When we learn in school that history is driven by progress, it is the history of technological progress. As we all know, homo sapiens has evolved from our shared primate ancestors to become the most powerful species on the planet. Humans embarked on the Agricultural Revolution at around 10,000 BC to transform themselves from hunters and gatherers to farmers and city dwellers. In the course of that seismic shift, empires sprang up, and the bureaucratic elites at the time developed the written word to keep track of inventories and tax collections. The Bronze Age followed the Stone Age, and the wheel was invented. The Iron Age saw Romans perfecting the rule of law and military strategy, while their infrastructure such as roads, sewers, and aqueducts set new standards. After the Middle Ages the modern era has seen a cascade of scientific discoveries and technological inventions for the past 400 years, shaping the world we live in today. We’ve invented the steam engine and the aeroplane, we split atoms and sent a man to the moon, we’ve developed penicillin and can transplant hearts. And the 21st century has seen the arrival of the Internet and a whole array of ever more encompassing digital networks. Scientific discoveries enable inventions, thus creating, layer by layer, an ever greater accumulation of knowledge and a wider array for its technological applications. Our smart phones, after all, also become smarter and smarter each year.
This is, in a nutshell, the story of technological progress that we’ve absorbed in school and that a majority of us would instinctively agree with. Yet even though that history of technological progress may be largely accurate, we should pause for a moment and also acknowledge what has been lost. Because every innovation, every invention eclipses a trait or a skill that appears no longer necessary.
Sure, many of us know how to type with ten fingers on our computers these days — yet the handwriting of somebody a hundred years ago was surely more elaborate and beautiful. We’re very good at rapidly responding to e-mails — yet the quality of our prose and our spelling has been impoverished. We send out hundreds of text messages a day — yet have long lost the skill of dinner conversations. We can look up any fact and detail on the Internet within the blink of an eye — yet don’t bother to remember anything because that knowledge is so easily retrievable. We probably know more about sex than any generation before us — yet have forgotten the art of writing love letters.
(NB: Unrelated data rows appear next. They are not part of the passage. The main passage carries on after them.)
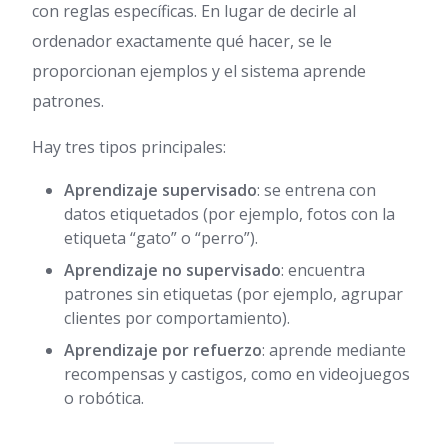
con reglas específicas. En lugar de decirle al
ordenador exactamente qué hacer, se le
proporcionan ejemplos y el sistema aprende
patrones.
Hay tres tipos principales:
Aprendizaje supervisado
: se entrena con
datos etiquetados (por ejemplo, fotos con la
etiqueta “gato” o “perro”).
Aprendizaje no supervisado
: encuentra
patrones sin etiquetas (por ejemplo, agrupar
clientes por comportamiento).
Aprendizaje por refuerzo
: aprende mediante
recompensas y castigos, como en videojuegos
o robótica.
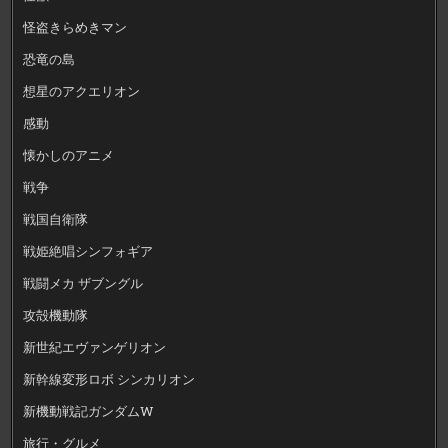
怪盗きらめきマン
恐竜の島
想星のアクエリオン
感動
懐かしのアニメ
戦争
戦国自衛隊
戦姫絶唱シンフォギア
戦闘メカ ザブングル
攻殻機動隊
新世紀エヴァンゲリオン
新幹線変形ロボ シンカリオン
新機動戦記ガンダムW
旅行・グルメ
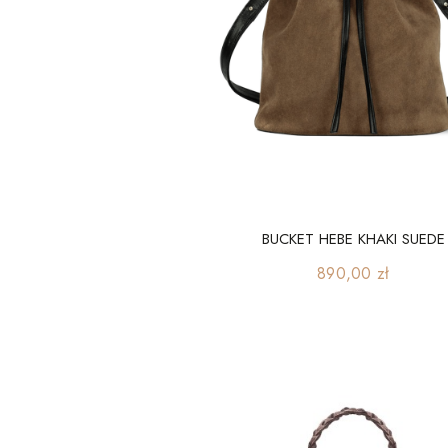
BUCKET HEBE KHAKI SUEDE
Cena
890,00 zł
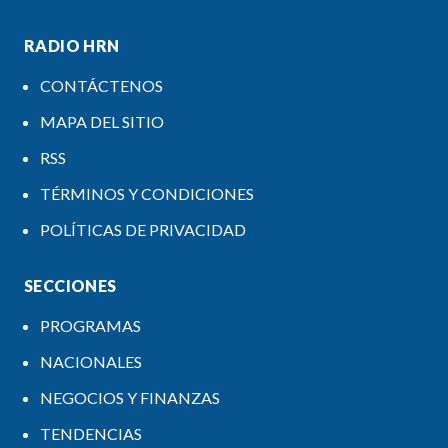
RADIO HRN
CONTÁCTENOS
MAPA DEL SITIO
RSS
TÉRMINOS Y CONDICIONES
POLÍTICAS DE PRIVACIDAD
SECCIONES
PROGRAMAS
NACIONALES
NEGOCIOS Y FINANZAS
TENDENCIAS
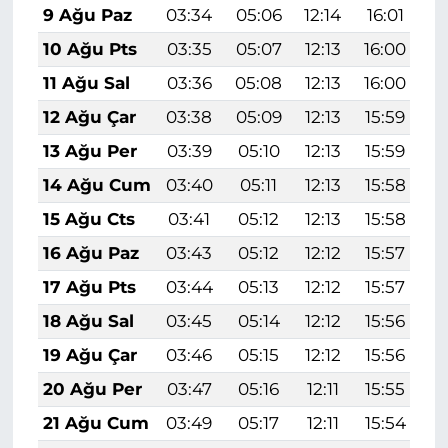
9 Ağu Paz
03:34
05:06
12:14
16:01
1
10 Ağu Pts
03:35
05:07
12:13
16:00
1
11 Ağu Sal
03:36
05:08
12:13
16:00
1
12 Ağu Çar
03:38
05:09
12:13
15:59
1
13 Ağu Per
03:39
05:10
12:13
15:59
1
14 Ağu Cum
03:40
05:11
12:13
15:58
1
15 Ağu Cts
03:41
05:12
12:13
15:58
1
16 Ağu Paz
03:43
05:12
12:12
15:57
1
17 Ağu Pts
03:44
05:13
12:12
15:57
1
18 Ağu Sal
03:45
05:14
12:12
15:56
1
19 Ağu Çar
03:46
05:15
12:12
15:56
1
20 Ağu Per
03:47
05:16
12:11
15:55
1
21 Ağu Cum
03:49
05:17
12:11
15:54
1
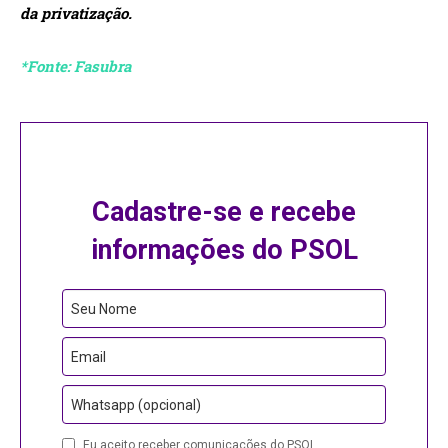
da privatização.
*Fonte: Fasubra
Cadastre-se e recebe
informações do PSOL
Business
Seu Nome
Email
Email
Whatsapp (opcional)
Eu aceito receber comunicações do PSOL.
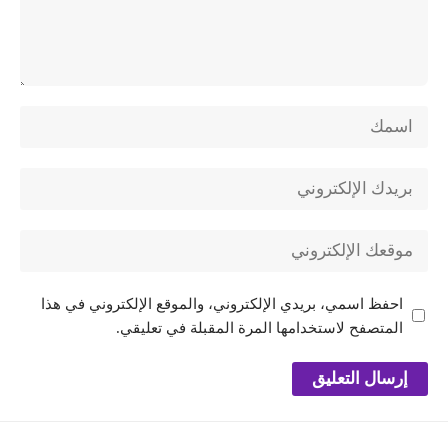
احفظ اسمي، بريدي الإلكتروني، والموقع الإلكتروني في هذا
المتصفح لاستخدامها المرة المقبلة في تعليقي.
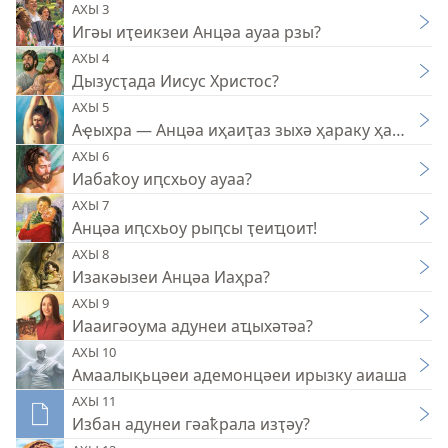
АХЫ 3
Игәы иҭеикзеи Анцәа ауаа рзы?
АХЫ 4
Дызусҭада Иисус Христос?
АХЫ 5
Аҿыхра — Анцәа иҳаиҭаз зыхә ҳараку ҳамҭоуп
АХЫ 6
Иабаҟоу иԥсхьоу ауаа?
АХЫ 7
Анцәа иԥсхьоу рыԥсы ҭеиҵоит!
АХЫ 8
Изакәызеи Анцәа Иаҳра?
АХЫ 9
Иааигәоума адунеи аҵыхәтәа?
АХЫ 10
Амаалықьцәеи адемонцәеи ирызку аиаша
АХЫ 11
Избан адунеи гәаҟрала изҭәу?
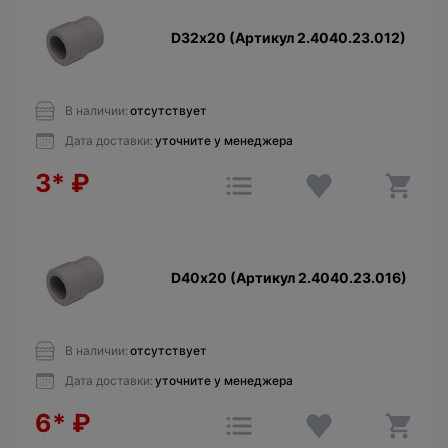
D32х20 (Артикул 2.4040.23.012)
В наличии:
отсутствует
Дата доставки:
уточните у менеджера
3*
₽
D40х20 (Артикул 2.4040.23.016)
В наличии:
отсутствует
Дата доставки:
уточните у менеджера
6*
₽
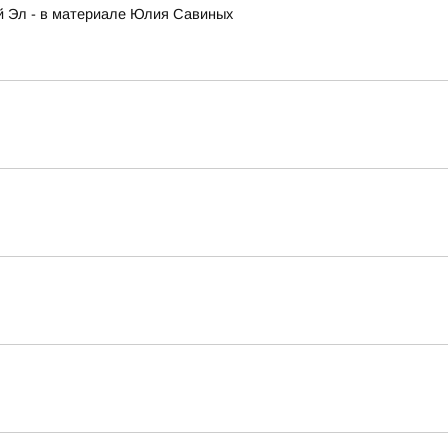
ий Эл - в материале Юлия Савиных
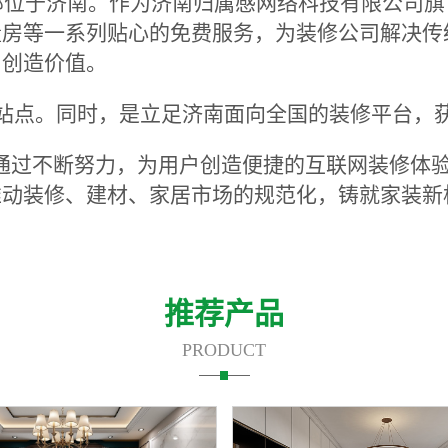
总部位于济南。作为济南归属感网络科技有限公司
量房等一系列贴心的免费服务，为装修公司解决传
户创造价值。
市站点。同时，是立足济南面向全国的装修平台，
，通过不断努力，为用户创造便捷的互联网装修体
推动装修、建材、家居市场的规范化，铸就家装新
推荐产品
PRODUCT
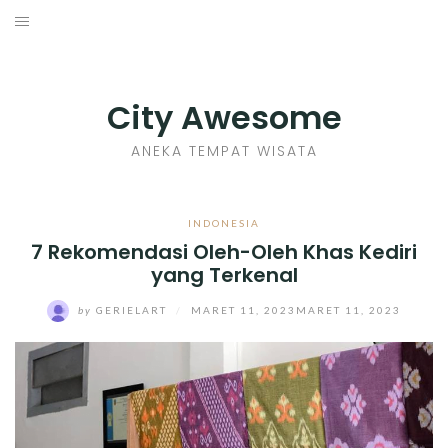
Skip
to
INDONESIA
content
TIPS
City Awesome
KULINER
ANEKA TEMPAT WISATA
SEJARAH
INDONESIA
7 Rekomendasi Oleh-Oleh Khas Kediri
SENI KERAJINAN
yang Terkenal
INFO GAMES
by
GERIELART
/
MARET 11, 2023
MARET 11, 2023
MOVIES REVIEW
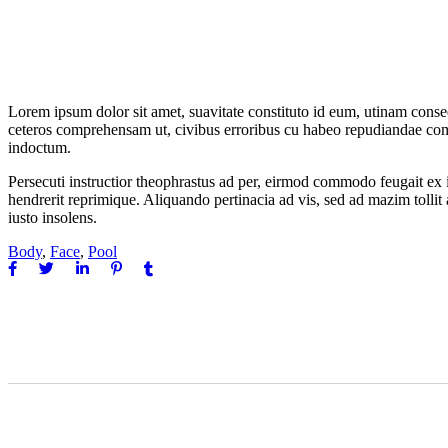
Lorem ipsum dolor sit amet, suavitate constituto id eum, utinam cons
ceteros comprehensam ut, civibus erroribus cu habeo repudiandae comp
indoctum.
Persecuti instructior theophrastus ad per, eirmod commodo feugait ex i
hendrerit reprimique. Aliquando pertinacia ad vis, sed ad mazim tolli
iusto insolens.
Body
,
Face
,
Pool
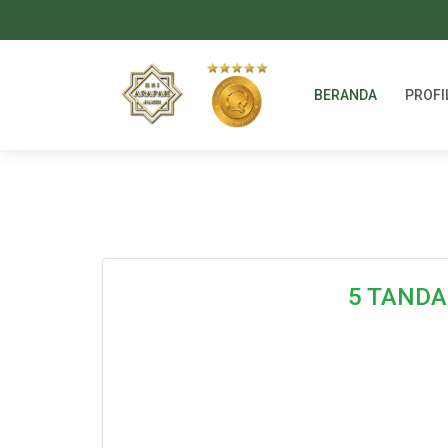
BERANDA
PROFI
5 TANDA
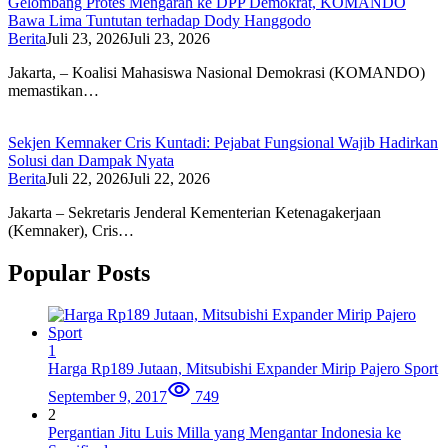
Gelombang Protes Mengarah ke DPP Demokrat, KOMANDO
Bawa Lima Tuntutan terhadap Dody Hanggodo
Berita
Juli 23, 2026
Juli 23, 2026
Jakarta, – Koalisi Mahasiswa Nasional Demokrasi (KOMANDO)
memastikan…
Sekjen Kemnaker Cris Kuntadi: Pejabat Fungsional Wajib Hadirkan
Solusi dan Dampak Nyata
Berita
Juli 22, 2026
Juli 22, 2026
Jakarta – Sekretaris Jenderal Kementerian Ketenagakerjaan
(Kemnaker), Cris…
Popular Posts
1
Harga Rp189 Jutaan, Mitsubishi Expander Mirip Pajero Sport
September 9, 2017
749
2
Pergantian Jitu Luis Milla yang Mengantar Indonesia ke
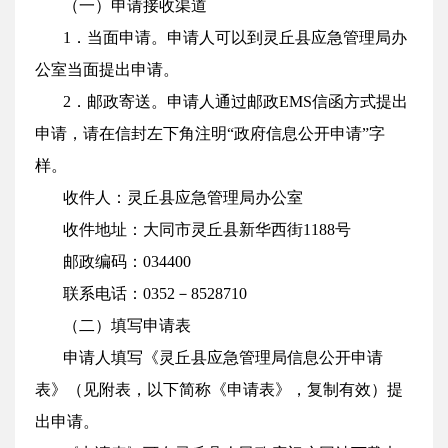
（一）申请接收渠道
1．当面申请。申请人可以到灵丘县应急管理局办
公室当面提出申请。
2．邮政寄送。申请人通过邮政EMS信函方式提出
申请，请在信封左下角注明“政府信息公开申请”字
样。
收件人：灵丘县应急管理局办公室
收件地址：大同市灵丘县新华西街1188号
邮政编码：034400
联系电话：0352－8528710
（二）填写申请表
申请人填写《灵丘县应急管理局信息公开申请
表》（见附表，以下简称《申请表》，复制有效）提
出申请。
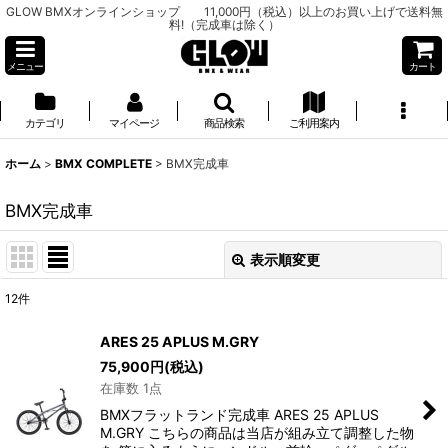
GLOW BMXオンラインショップ 11,000円（税込）以上のお買い上げで送料無
料!（完成車は除く）
メニュー
カート
カテゴリ
マイページ
商品検索
ご利用案内
ホーム
>
BMX COMPLETE
>
BMX完成車
BMX完成車
表示順変更
閉じる
12
件
表示数
:
ARES 25 APLUS M.GRY
75,900
円
(税込)
並び順
:
在庫数 1点
BMXフラットランド完成車 ARES 25 APLUS
絞り込む
M.GRY こちらの商品は当店が組み立て調整した物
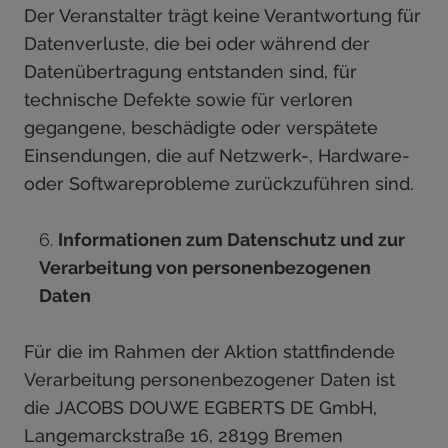
Der Veranstalter trägt keine Verantwortung für
Datenverluste, die bei oder während der
Datenübertragung entstanden sind, für
technische Defekte sowie für verloren
gegangene, beschädigte oder verspätete
Einsendungen, die auf Netzwerk-, Hardware-
oder Softwareprobleme zurückzuführen sind.
Informationen zum Datenschutz und zur
Verarbeitung von personenbezogenen
Daten
Für die im Rahmen der Aktion stattfindende
Verarbeitung personenbezogener Daten ist
die JACOBS DOUWE EGBERTS DE GmbH,
Langemarckstraße 16, 28199 Bremen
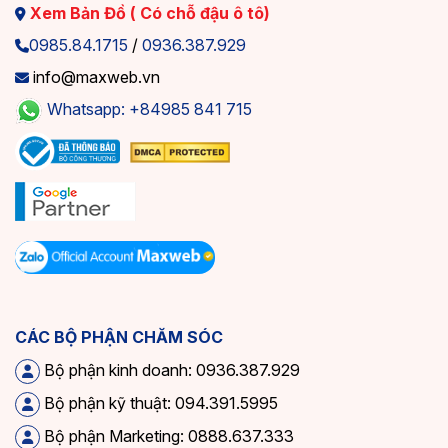
Xem Bản Đồ ( Có chỗ đậu ô tô)
0985.84.1715
/
0936.387.929
info@maxweb.vn
Whatsapp: +84985 841 715
CÁC BỘ PHẬN CHĂM SÓC
Bộ phận kinh doanh: 0936.387.929
Bộ phận kỹ thuật: 094.391.5995
Bộ phận Marketing: 0888.637.333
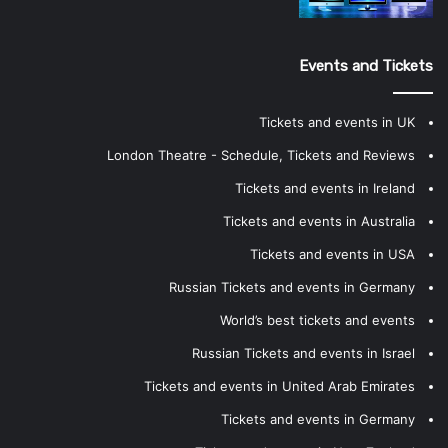
Events and Tickets
Tickets and events in UK
London Theatre - Schedule, Tickets and Reviews
Tickets and events in Ireland
Tickets and events in Australia
Tickets and events in USA
Russian Tickets and events in Germany
World’s best tickets and events
Russian Tickets and events in Israel
Tickets and events in United Arab Emirates
Tickets and events in Germany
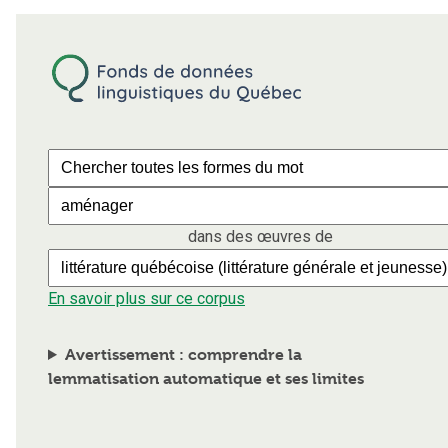
dans des œuvres de
En savoir plus sur ce corpus
Avertissement : comprendre la
lemmatisation automatique et ses limites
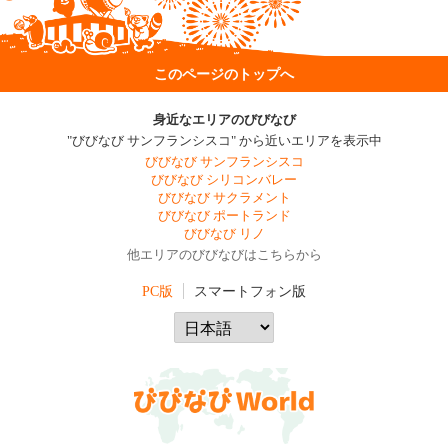
このページのトップへ
身近なエリアのびびなび
"びびなび サンフランシスコ" から近いエリアを表示中
びびなび サンフランシスコ
びびなび シリコンバレー
びびなび サクラメント
びびなび ポートランド
びびなび リノ
他エリアのびびなびはこちらから
PC版
スマートフォン版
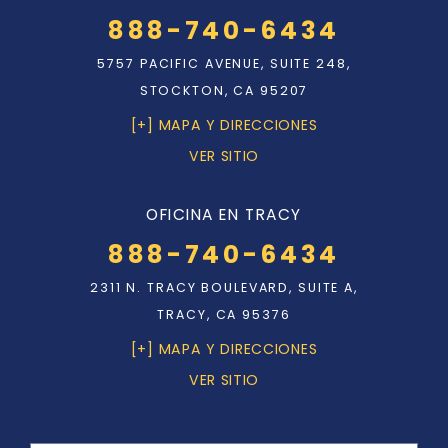
888-740-6434
5757 PACIFIC AVENUE, SUITE 248,
STOCKTON, CA 95207
[+] MAPA Y DIRECCIONES
VER SITIO
OFICINA EN TRACY
888-740-6434
2311 N. TRACY BOULEVARD, SUITE A,
TRACY, CA 95376
[+] MAPA Y DIRECCIONES
VER SITIO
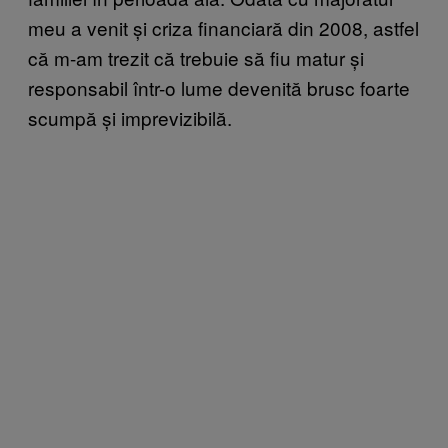
meu a venit și criza financiară din 2008, astfel
că m-am trezit că trebuie să fiu matur și
responsabil într-o lume devenită brusc foarte
scumpă și imprevizibilă.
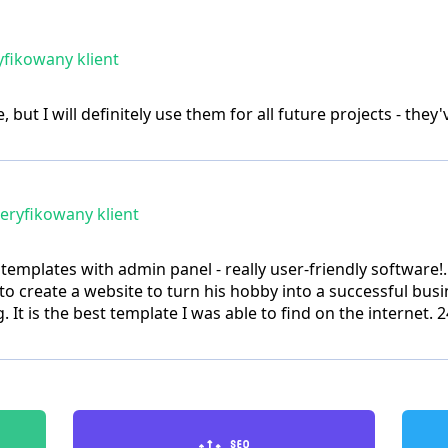
fikowany klient
but I will definitely use them for all future projects - they'
ryfikowany klient
emplates with admin panel - really user-friendly software!
to create a website to turn his hobby into a successful bu
. It is the best template I was able to find on the internet. 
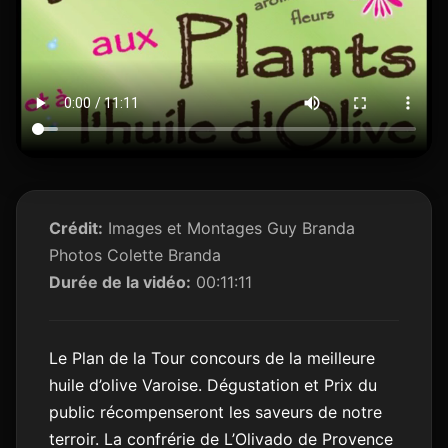
Crédit:
Images et Montages Guy Branda
Photos Colette Branda
Durée de la vidéo:
00:11:11
Le Plan de la Tour concours de la meilleure
huile d’olive Varoise. Dégustation et Prix du
public récompenseront les saveurs de notre
terroir. La confrérie de L’Olivado de Provence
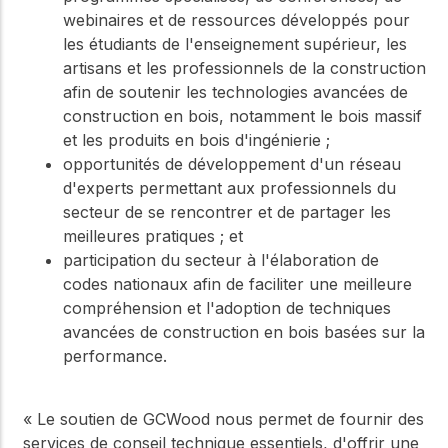
webinaires et de ressources développés pour
les étudiants de l'enseignement supérieur, les
artisans et les professionnels de la construction
afin de soutenir les technologies avancées de
construction en bois, notamment le bois massif
et les produits en bois d'ingénierie ;
opportunités de développement d'un réseau
d'experts permettant aux professionnels du
secteur de se rencontrer et de partager les
meilleures pratiques ; et
participation du secteur à l'élaboration de
codes nationaux afin de faciliter une meilleure
compréhension et l'adoption de techniques
avancées de construction en bois basées sur la
performance.
« Le soutien de GCWood nous permet de fournir des
services de conseil technique essentiels, d'offrir une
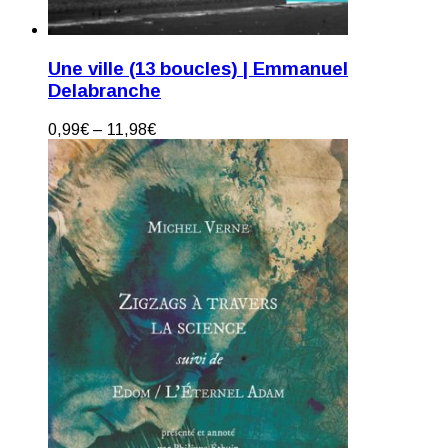
Une ville (13 boucles) | Emmanuel
Delabranche
0,99
€
–
11,98
€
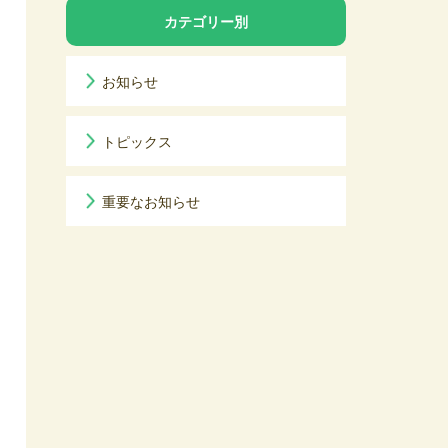
カテゴリー別
お知らせ
トピックス
重要なお知らせ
We have access to a near limitless supply of cheap Chinese consumer products — yet we’ve lost our appreciation for durable and well-designed quality items that last. Modern cars with all their electronic helpers make driving more effortless — yet who still knows how to drive stick or check the engine oil?
So if you start to look at technological inventions not only through the lense of “bigger, better, faster,” but in terms of what kind of effects these innovations have had on our minds, habits, and skill sets, the case for everlasting progress cannot be made so easily. We should question what consequences specific technological advances have on our health and well-being, as well as on the cohesion and functioning of our societies. Because that is how real progress should be defined. And in that context it is important to note that — down to the atomic bomb — every invention that proved technically feasible was eventually realized. Not once did humanity take a step back and thought about the possible effects of developing a new innovation once it was technically and financially realizable. Which of course opens the question whether we humans are actually the driving force of progress, or if it may not be the other way round: that technology drives us on a relentless path of progress until we reach a spiritual awakening and a collective state of maturity that would allow us to occasionally say: No, we don’t want that. This will not serve our needs as society. This will be potentially harmful to humanity.